A bala foi disparada pela boca armada em idiota de uma versão masculina da Ana Drago, mais volumosa, mais carnal e bem mais alta e musculada.
Discutia-se com resoluto calor a decisão de se erguer de novo uma outra guerra para parar uma guerra em trânsito e, insurgia-se o povo, nas reunidas mesas do pequeno-almoço, contra o domínio pardo dos Senhores da Morte, matilha de um novo czar, nos reposteiros do poder.
Embora tenha soado a mofo, muito portas-que-Abril-abriu, muito CGTP Intersindical, muito período azul de Picasso, o chavão disparado contra a Gaffe encontrou eco nos meandros e nos corredores da sua alma.
A Gaffe não tem Consciência Social.
Trinta segundos depois do início do debate tinha já deixado de ouvir e desviado a sua atenção para os peitorais do garboso interlocutor que, na sua frente, se adivinhavam na alvura da camisa e tinha dado início a especulações de carácter muito pouco político.
Concede. A indiferença da Gaffe é escandalosa.
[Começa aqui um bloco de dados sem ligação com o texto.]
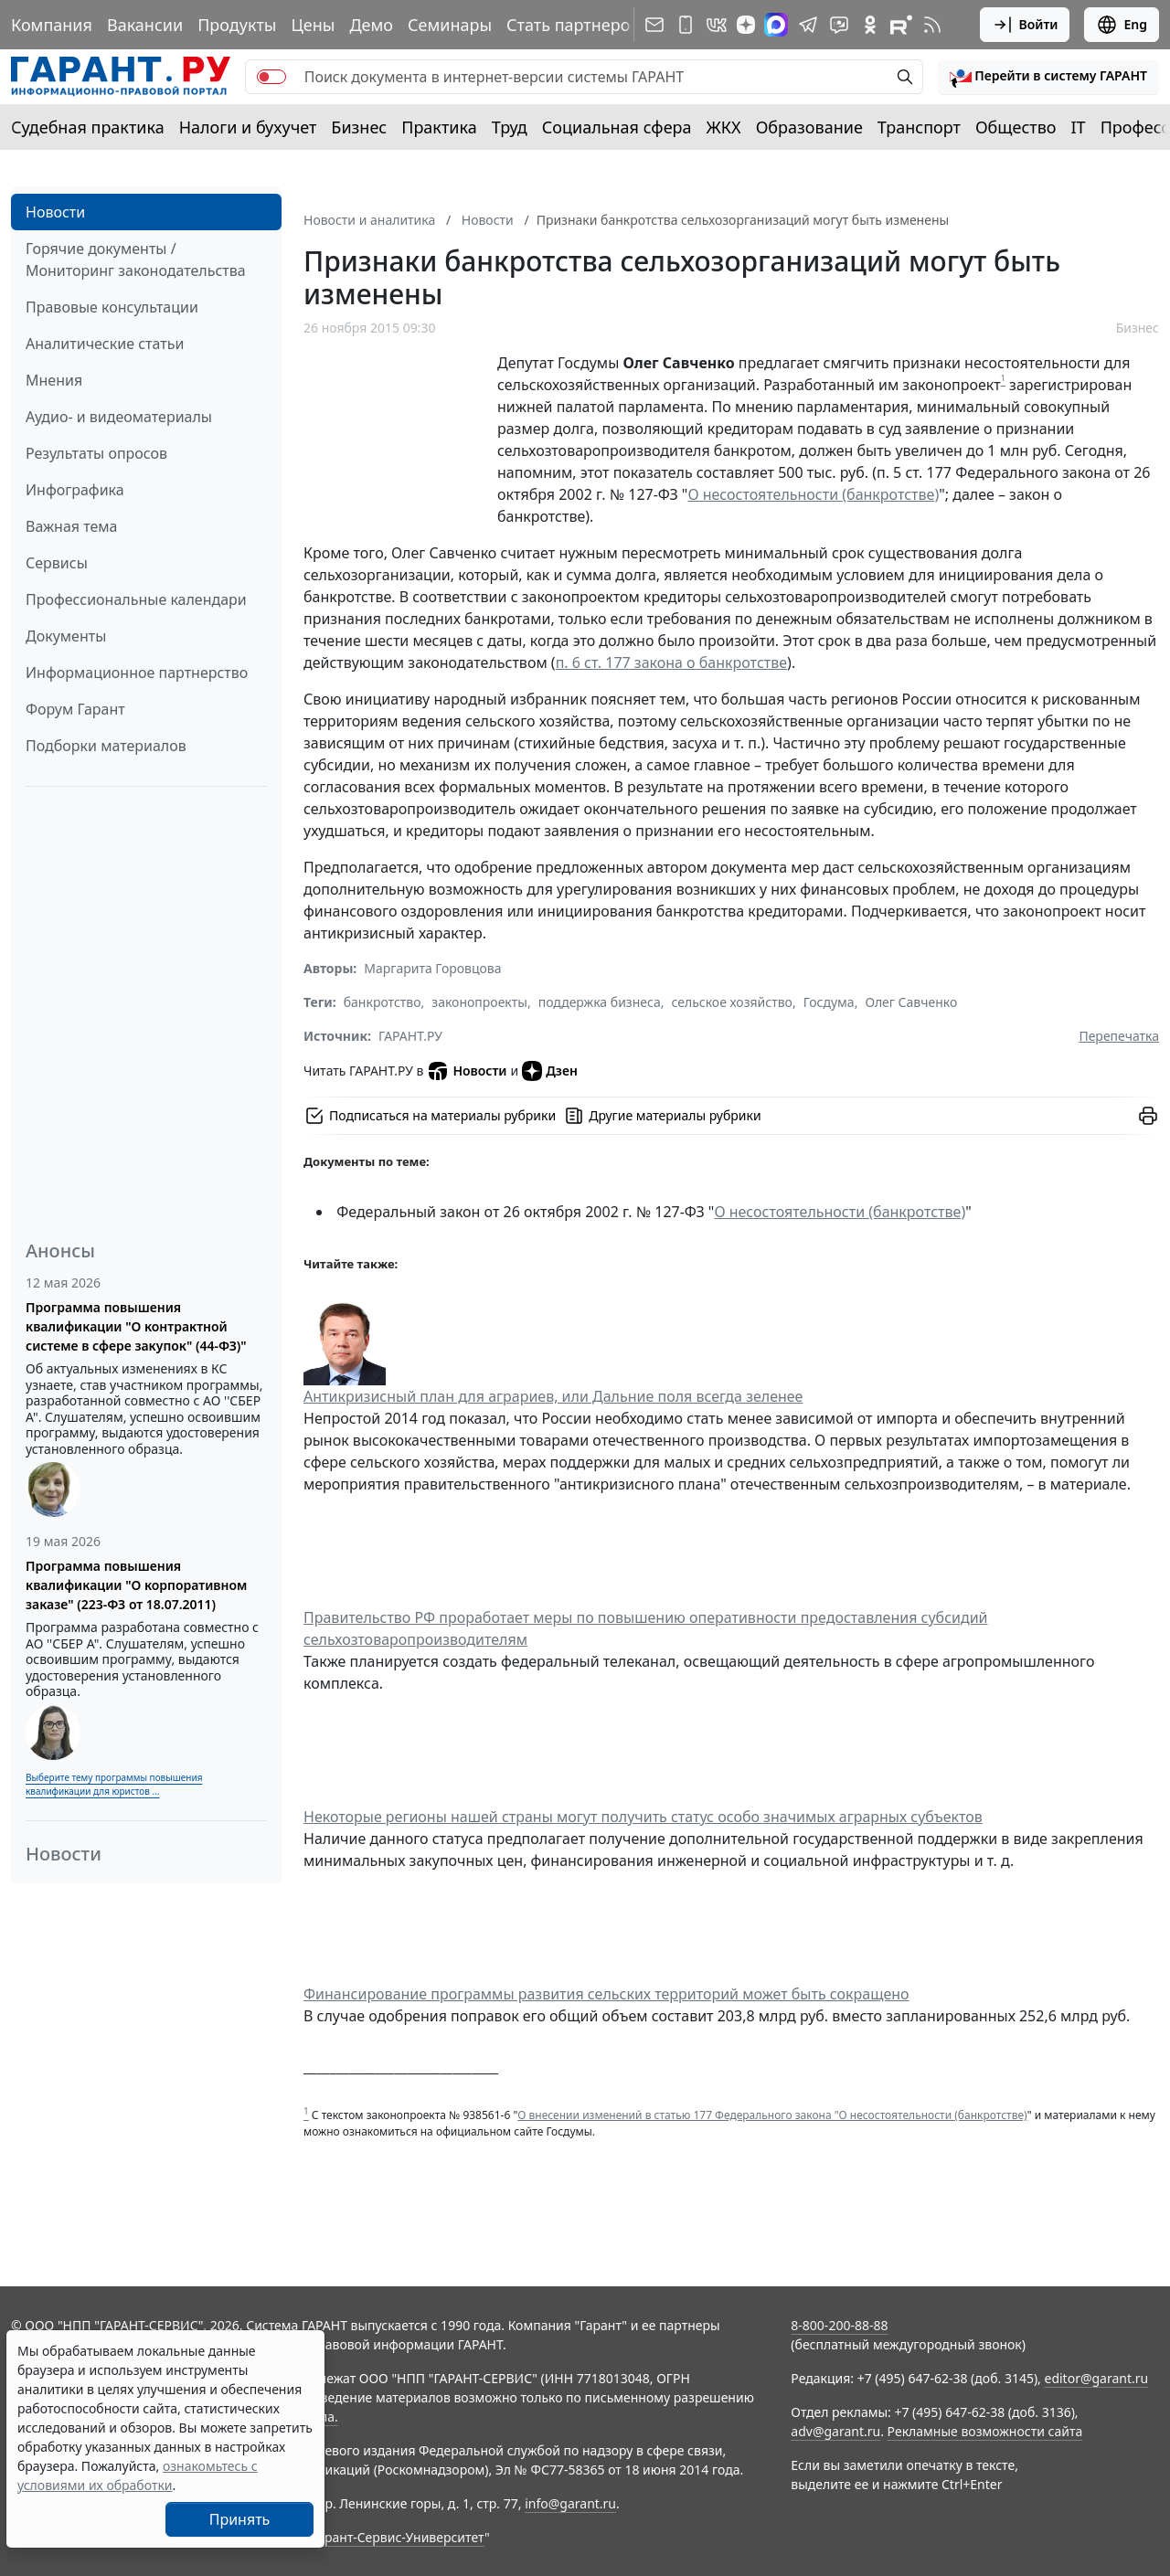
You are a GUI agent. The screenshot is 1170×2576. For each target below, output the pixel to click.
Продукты (236, 25)
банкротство (382, 1002)
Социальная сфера (617, 127)
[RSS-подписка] (932, 25)
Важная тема (72, 526)
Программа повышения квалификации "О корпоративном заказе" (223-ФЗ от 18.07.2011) (136, 1585)
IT (1078, 127)
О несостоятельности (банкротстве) (813, 494)
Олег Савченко (911, 1002)
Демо (371, 25)
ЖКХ (724, 127)
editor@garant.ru (1097, 2378)
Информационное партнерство (137, 673)
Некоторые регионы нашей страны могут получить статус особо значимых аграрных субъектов (643, 1817)
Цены (313, 25)
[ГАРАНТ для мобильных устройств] (686, 25)
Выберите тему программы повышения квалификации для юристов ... (114, 1784)
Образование (809, 127)
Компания (51, 25)
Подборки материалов (106, 746)
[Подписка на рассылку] (654, 25)
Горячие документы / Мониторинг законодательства (136, 260)
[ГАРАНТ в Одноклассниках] (870, 25)
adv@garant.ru (835, 2431)
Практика (438, 127)
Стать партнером (574, 25)
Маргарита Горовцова (432, 968)
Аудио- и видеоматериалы (119, 417)
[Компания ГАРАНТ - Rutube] (901, 25)
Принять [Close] (240, 2519)
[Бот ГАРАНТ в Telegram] (839, 25)
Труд (509, 127)
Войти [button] (1025, 25)
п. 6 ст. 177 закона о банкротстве (671, 662)
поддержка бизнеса (599, 1002)
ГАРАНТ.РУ (410, 1035)
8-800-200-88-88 (839, 2325)
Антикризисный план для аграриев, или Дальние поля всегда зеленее (553, 1396)
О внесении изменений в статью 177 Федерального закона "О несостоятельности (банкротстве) (771, 2115)
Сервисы (57, 563)
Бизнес (359, 127)
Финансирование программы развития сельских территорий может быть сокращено (606, 1994)
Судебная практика (88, 127)
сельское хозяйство (731, 1002)
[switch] (271, 76)
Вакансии (145, 25)
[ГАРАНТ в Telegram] (808, 25)
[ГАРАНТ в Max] (776, 25)
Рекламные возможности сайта (985, 2431)
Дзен (550, 1071)
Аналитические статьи (105, 344)
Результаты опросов (96, 453)
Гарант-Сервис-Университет (398, 2537)
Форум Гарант (75, 709)
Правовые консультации (112, 307)
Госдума (829, 1002)
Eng (1121, 25)
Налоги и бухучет (248, 127)
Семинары (450, 25)
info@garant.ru (570, 2503)
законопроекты (479, 1002)
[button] (1048, 76)
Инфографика (75, 490)
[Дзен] (746, 25)
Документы (66, 636)
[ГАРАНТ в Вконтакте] (717, 25)
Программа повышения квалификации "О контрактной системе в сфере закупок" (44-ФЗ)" (136, 1326)
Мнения (54, 380)
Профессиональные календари (136, 599)
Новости (55, 212)
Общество (1016, 127)
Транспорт (919, 127)
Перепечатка (1119, 1035)
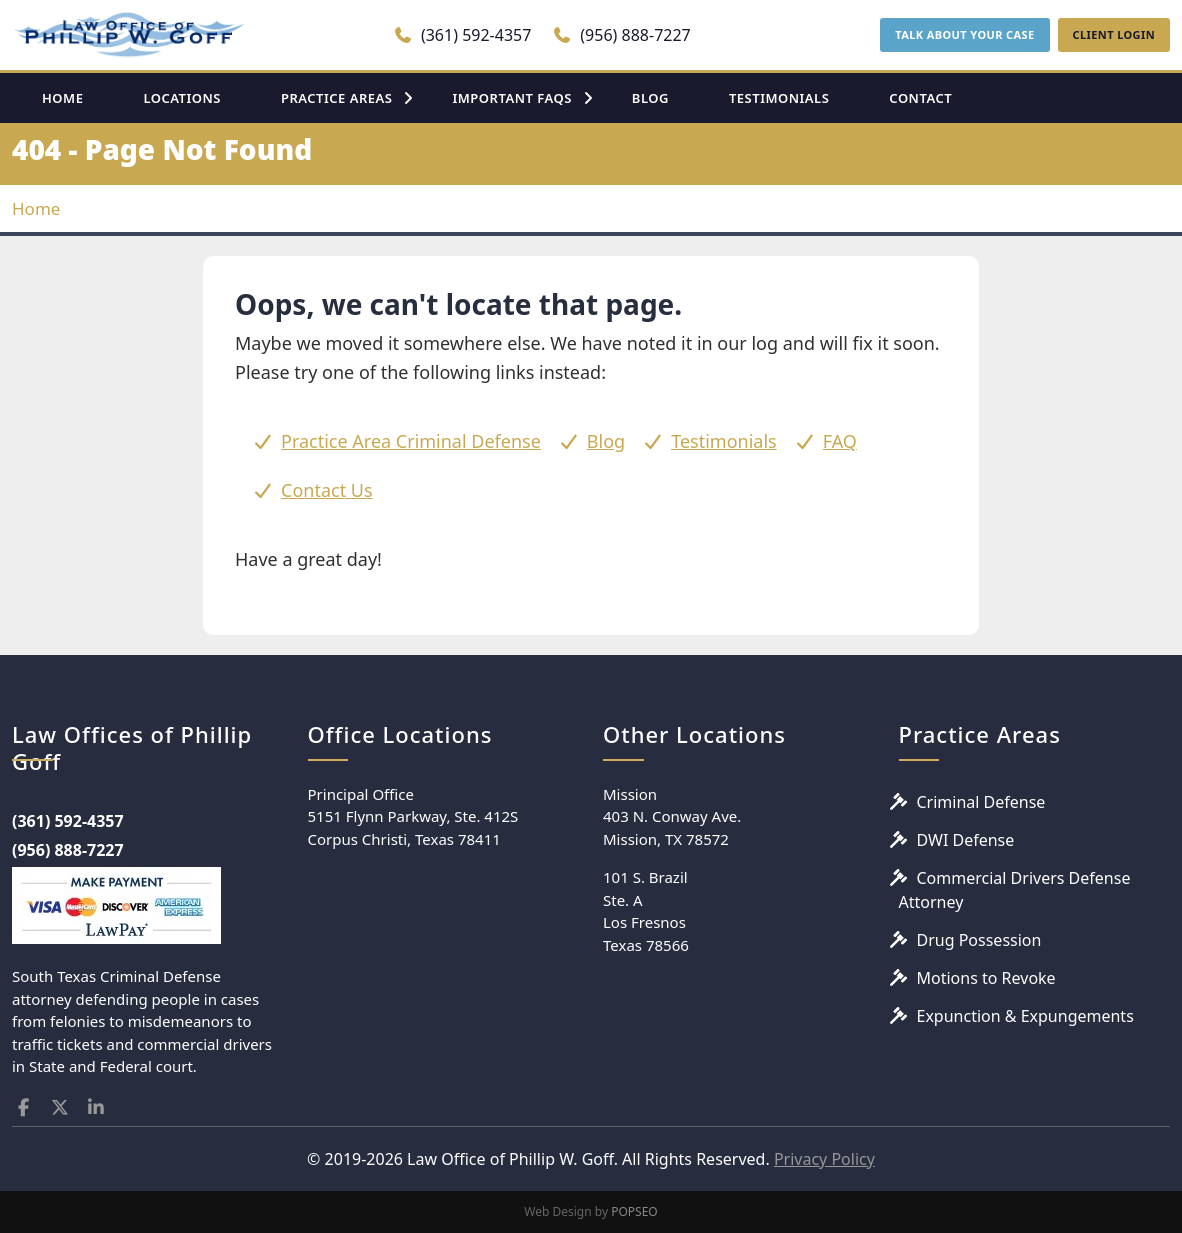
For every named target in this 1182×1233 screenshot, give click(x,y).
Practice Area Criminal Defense (411, 441)
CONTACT (920, 98)
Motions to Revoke (986, 978)
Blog (606, 441)
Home (36, 208)
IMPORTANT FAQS (511, 98)
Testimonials (724, 441)
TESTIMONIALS (779, 98)
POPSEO (634, 1211)
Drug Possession (979, 940)
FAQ (840, 441)
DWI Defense (966, 840)
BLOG (650, 98)
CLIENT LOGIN (1114, 34)
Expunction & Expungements (1025, 1016)
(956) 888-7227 (621, 35)
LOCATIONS (182, 98)
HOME (62, 98)
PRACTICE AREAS (337, 98)
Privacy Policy (824, 1159)
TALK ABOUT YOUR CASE (964, 34)
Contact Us (327, 490)
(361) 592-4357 (462, 35)
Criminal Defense (981, 802)
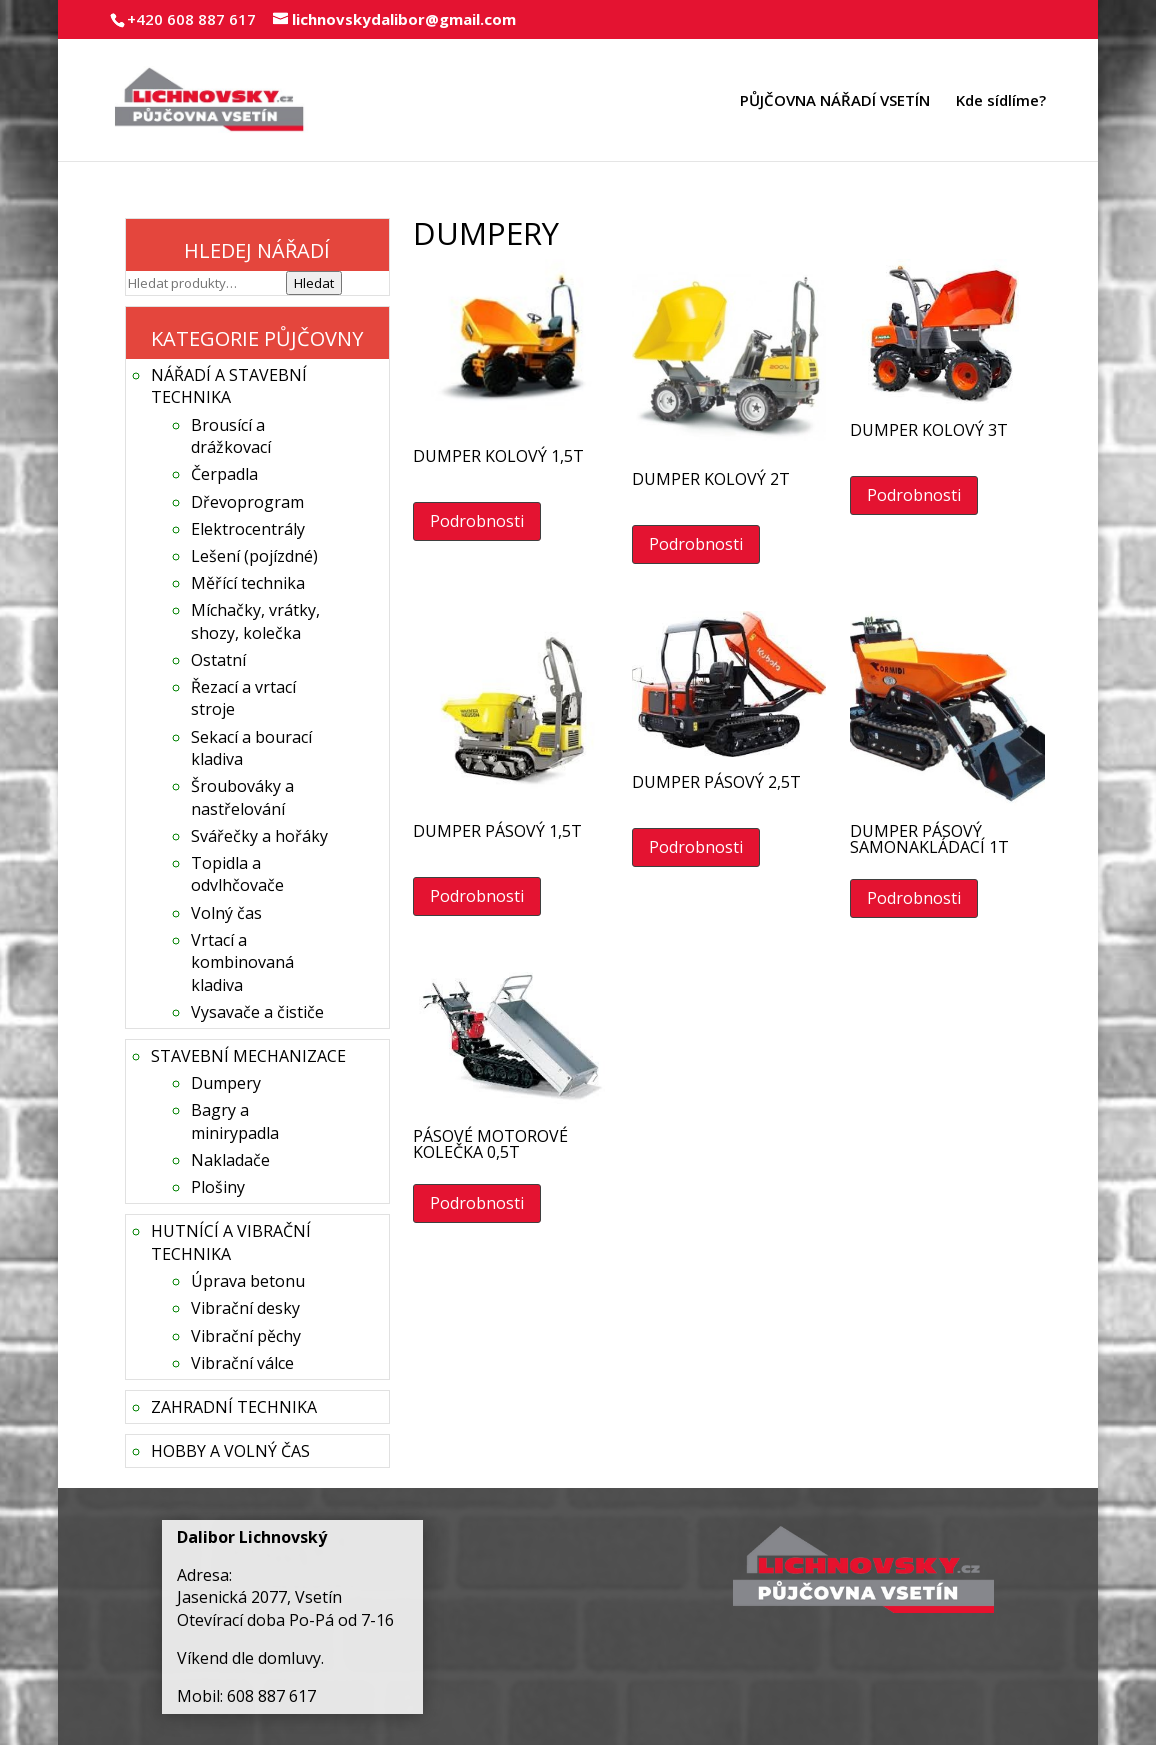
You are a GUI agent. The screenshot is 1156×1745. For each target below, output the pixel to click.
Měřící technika (248, 583)
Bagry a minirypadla (235, 1121)
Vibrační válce (242, 1363)
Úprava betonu (248, 1281)
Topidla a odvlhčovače (237, 874)
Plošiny (218, 1187)
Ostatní (218, 660)
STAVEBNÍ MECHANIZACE (248, 1056)
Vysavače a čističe (257, 1012)
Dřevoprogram (247, 502)
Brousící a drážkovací (231, 436)
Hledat (314, 283)
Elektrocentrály (248, 529)
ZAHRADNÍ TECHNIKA (234, 1407)
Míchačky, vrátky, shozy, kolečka (255, 621)
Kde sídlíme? (1001, 101)
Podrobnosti (477, 521)
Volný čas (226, 913)
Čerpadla (224, 474)
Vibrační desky (245, 1308)
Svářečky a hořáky (259, 836)
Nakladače (230, 1160)
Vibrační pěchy (246, 1336)
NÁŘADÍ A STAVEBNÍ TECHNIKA (229, 386)
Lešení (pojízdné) (254, 556)
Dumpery (226, 1083)
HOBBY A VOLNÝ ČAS (230, 1451)
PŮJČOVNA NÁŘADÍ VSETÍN (835, 101)
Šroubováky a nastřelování (242, 797)
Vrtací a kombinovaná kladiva (242, 962)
Norte e Sul, Israel e Palestina, Cristão e Muçulmano, África e América Latina, Biden e Putin, Zelensky e o leste ucraniano, Le Pen e Macron, Ghandi e os Impérios, hemisférios tortos, subvertidos climas, extinções previstas, catástrofes erguidas no terror da cinza, furacões e ondas de miséria abjecta, canhões e cogumelos venenosos, sarampo e malária, o SARS-CoV-2 chinês, Amazónia em ferida, favelas e cabanas transalpinas e mesmo as mais perigosas das antenas de telemóveis ou de senhores de fato, são coisas de somenos para ela. Não pensa nelas. Não lhe dilaceram o dormir.
Culpada! Refugo da humanidade em chaga! Pária! Escória!
Humilde e indiferente insecto renegado, oriental bichinho acanhado e inútil, apanha o lixo breve que à sua entrada tomba, limpa o umbral da sua dócil porta e vagarosamente cuida das roseiras.